Suo padre, che lo tiene in braccio con delicatezza, come se temesse ancora di svegliarlo.
Sua madre, i cui singhiozzi disperati si fanno strada nel caos di voci che popola la Sala.
Suo fratello maggiore, in ginocchio accanto a lui, che gli tiene una mano piangendo sommessamente.
E tu, sua sorella maggiore, in piedi distaccata dal resto della famiglia, immobile a fissare il piccolo corpo, senza versare una lacrima.
Resti lì, con impressa nella testa l’immagine del tuo fratellino addormentato su una poltrona dell’Istituto di New York, gli occhiali di traverso sul naso e le gambe penzolanti da un bracciolo, sorprendentemente simile a un gattino. Quasi sorridi, al ricordo di quella scena.

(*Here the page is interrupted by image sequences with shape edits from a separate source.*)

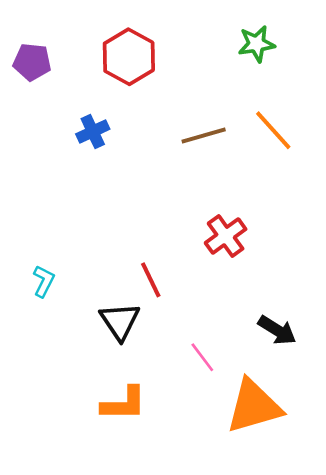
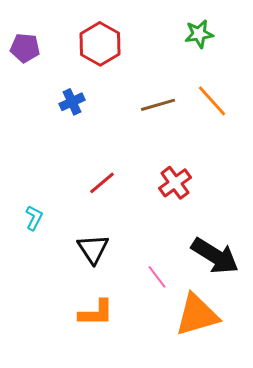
red line: (151, 280) -> (102, 183), moved, turned 76
black arrow: (277, 330) -> (215, 256), size x1.6

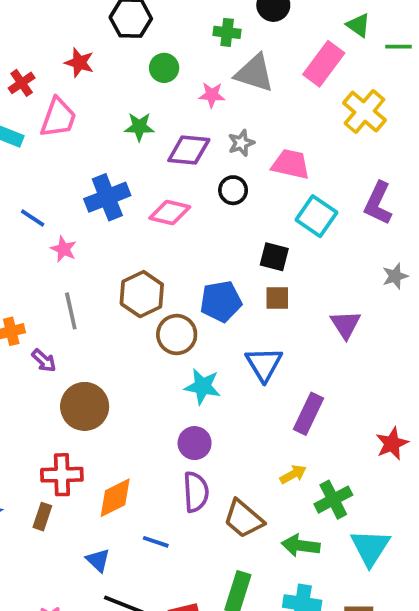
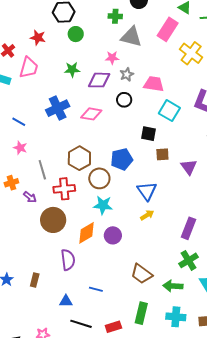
green circle: (164, 68) -> (76, 34), moved
pink star: (212, 95) -> (112, 58), moved
pink star: (64, 249) -> (20, 148), moved
brown square: (277, 298) -> (162, 154), moved
cyan star: (202, 386) -> (103, 205), moved
purple rectangle: (308, 414) -> (189, 228), moved
yellow arrow: (293, 474) -> (147, 215), moved
red cross: (62, 475) -> (64, 189), moved
purple semicircle: (196, 492) -> (68, 260), moved
orange diamond: (115, 498) -> (86, 233), moved
blue triangle: (98, 560) -> (66, 301), turned -40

Quasi.
Perché quel bambino, che solo poche ore fa ha visto una cosa che vi avrebbe salvati tutti e che tu hai frettolosamente liquidato come un incubo, è morto.
Quello che stai guardando non è Max addormentato in una posizione strana, di cui tu e i tuoi fratelli riderete quando si sveglierà. Quello che stai guardando è il corpo senza vita di un bambino che non si sveglierà mai più. Un guscio vuoto, senza alcuna traccia della persona che è stato.
Le senti, le lacrime che ti pungono gli occhi, che fremono per uscire, ma non piangi.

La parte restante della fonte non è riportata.